Capabilities

Deterministic Control

IEC 61499 control logic as a product surface: modeling, validation, and turning designs into runtime-ready artifacts.

Design intent

Use this lens when adopting Deterministic Control: define success criteria, start narrow, and scale with safe rollouts and observability.

Clear FB interfaces keep systems maintainable and testable
Separate behavior from site-specific mapping to preserve reuse
Snapshots make commissioning and rollback deterministic

What it is

BootCtrl is centered around IEC 61499 applications (function block networks) executed on Eclipse 4diac FORTE runtimes at the edge.

Design constraints

Clear FB interfaces keep systems maintainable and testable
Separate behavior from site-specific mapping to preserve reuse
Snapshots make commissioning and rollback deterministic

Architecture at a glance

IEC 61499 apps define behavior as explicit interfaces and event/data flows
Resources/runtimes execute artifacts; mappings connect real I/O to app ports
Validation prevents unsafe wiring and type mismatches from reaching sites
This is a capability surface concern: control design is a product surface

Typical workflow

Define scope and success criteria (what should change, what must stay stable)
Create or update a snapshot, then validate against a canary environment/site
Deploy progressively with health/telemetry gates and explicit rollback criteria
Confirm acceptance tests and operational dashboards before expanding

System boundary

Treat Deterministic Control as a capability boundary: define what success means, what is configurable per site, and how you will validate behavior under rollout.

Example artifact

Implementation notes (conceptual)

topic: Deterministic Control
plan: define -> snapshot -> canary -> expand
signals: health + telemetry + events tied to version
rollback: select known-good snapshot

What it enables

Reusable function blocks and standard execution semantics
Portable applications across devices/resources
Safer iteration with validation before rollout

Engineering outcomes

Clear FB interfaces keep systems maintainable and testable
Separate behavior from site-specific mapping to preserve reuse
Snapshots make commissioning and rollback deterministic

Quick acceptance checks

Define function block boundaries and interfaces (events/data) clearly
Validate wiring and data types before commissioning

Common failure modes

Drift between desired and actual running configuration
Changes without clear rollback criteria
Insufficient monitoring for acceptance after rollout

Acceptance tests

Verify the deployed snapshot/version matches intent (no drift)
Run a canary validation: behavior, health, and telemetry align with expectations
Verify rollback works and restores known-good behavior

Deep dive

Practical next steps

How teams typically turn this capability into outcomes.

Key takeaways

Clear FB interfaces keep systems maintainable and testable
Separate behavior from site-specific mapping to preserve reuse
Snapshots make commissioning and rollback deterministic

Checklist

Define function block boundaries and interfaces (events/data) clearly
Validate wiring and data types before commissioning
Keep logic portable: separate site-specific mappings from behavior
Snapshot before field tests so results map to an immutable artifact

Next steps

Common questions

Quick answers that help align engineering and operations.

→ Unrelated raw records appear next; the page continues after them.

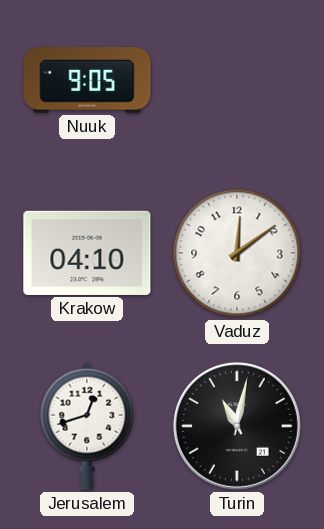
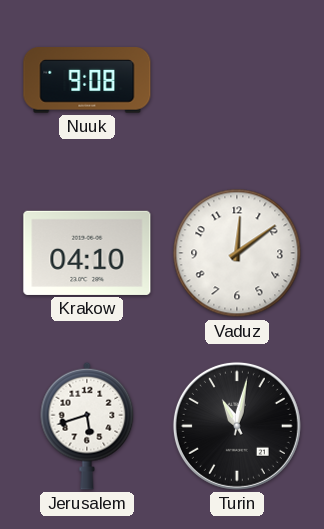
Nuuk: 9:05 -> 9:08
Jerusalem: 12:42 -> 5:42
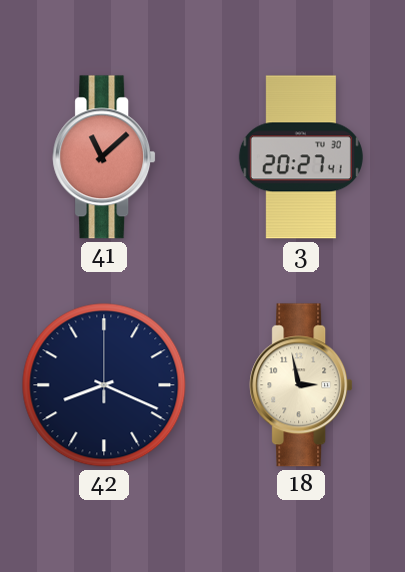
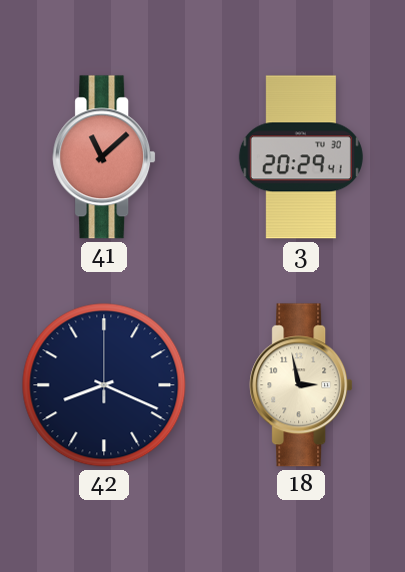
3: 20:27 -> 20:29
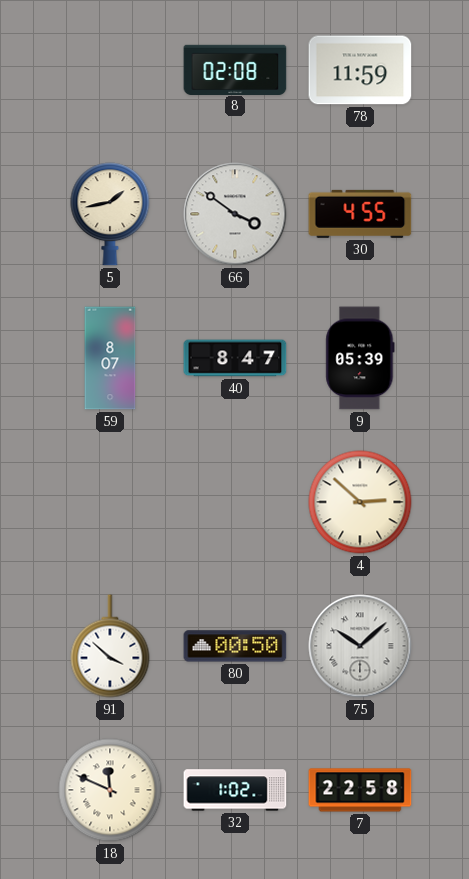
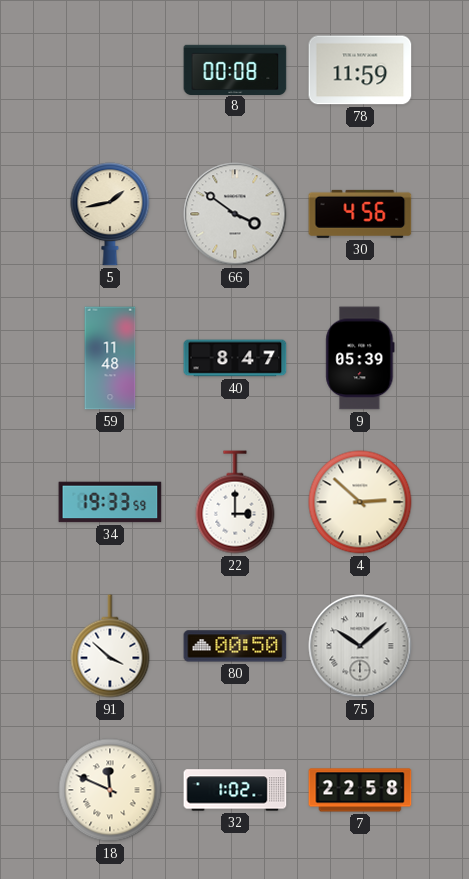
8: 02:08 -> 00:08
30: 4:55 -> 4:56
59: 8:07 -> 11:48
34: none -> 19:33
22: none -> 3:00
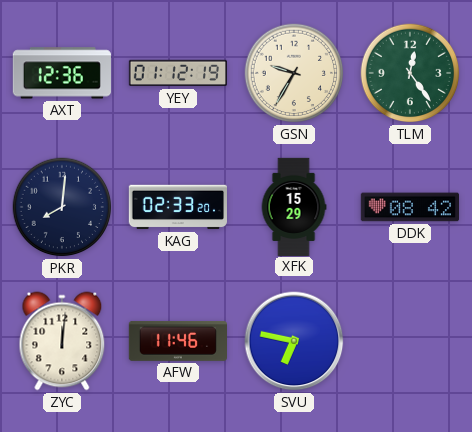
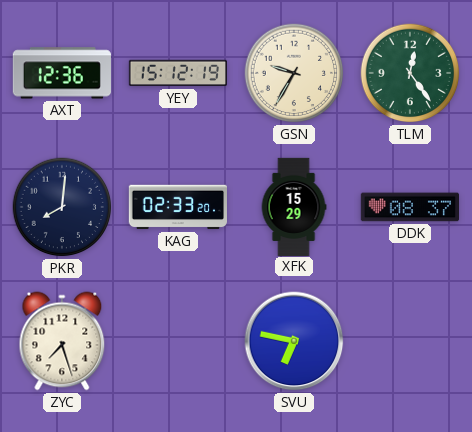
YEY: 01:12 -> 15:12
DDK: 08:42 -> 08:37
ZYC: 12:01 -> 7:27
AFW: 11:46 -> none
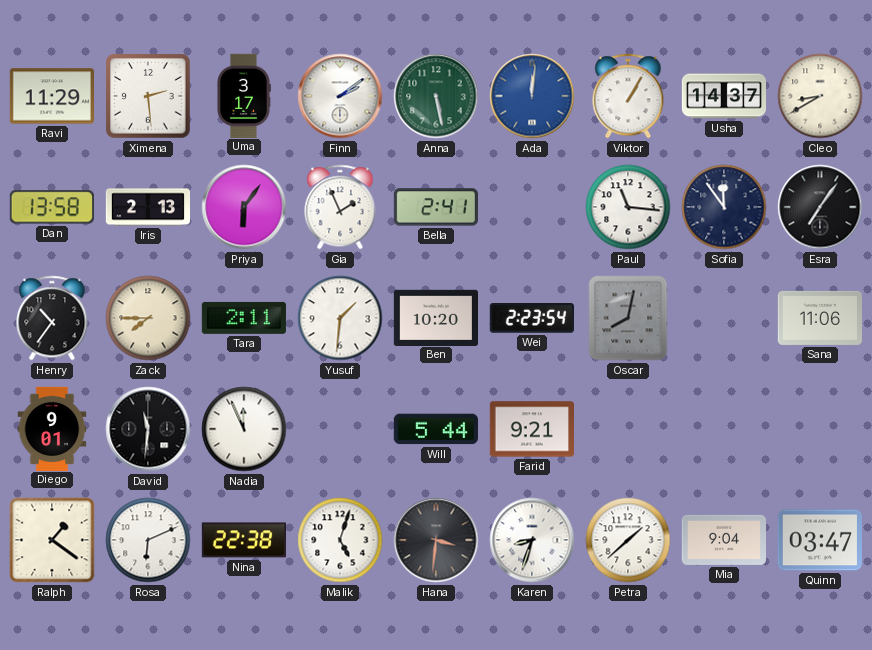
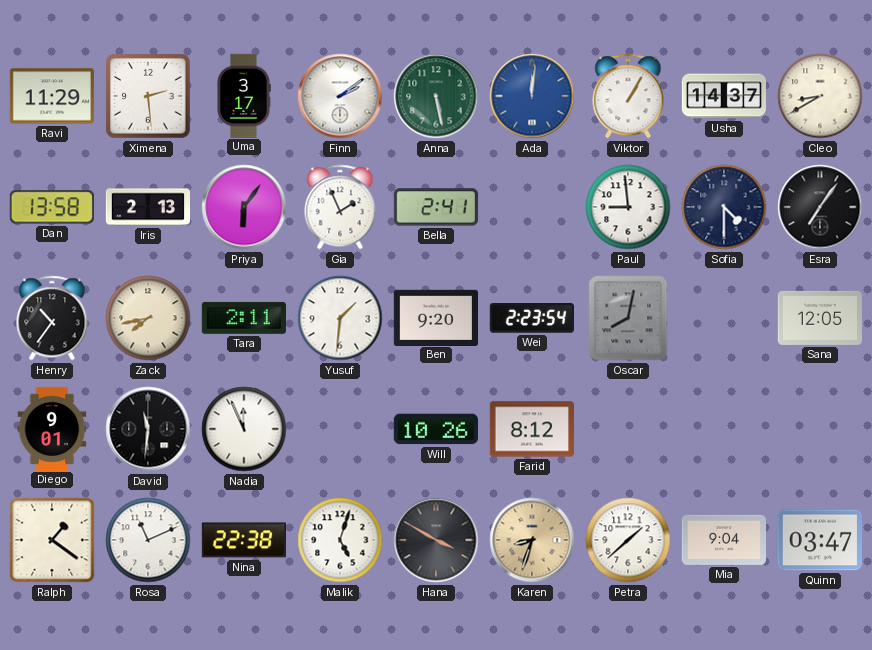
Paul: 11:16 -> 8:59
Sofia: 11:54 -> 4:30
Zack: 7:45 -> 7:43
Ben: 10:20 -> 9:20
Sana: 11:06 -> 12:05
Will: 5:44 -> 10:26
Farid: 9:21 -> 8:12
Rosa: 6:11 -> 11:11
Hana: 3:31 -> 3:50
Karen dial: white -> champagne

How do we keep logic reusable across sites?

Keep behavior in the 61499 app and push site-specific concerns into configuration (points, endpoints, resource selection). Deploy from snapshots to avoid drift.

What is the most common first-project mistake?

Mixing device-specific addressing and scaling directly into logic. That makes reuse and debugging harder and increases drift risk.

How do we validate before rollout?

Canary a single site/device, verify end-to-end behavior using telemetry and event timelines, then expand with health gates.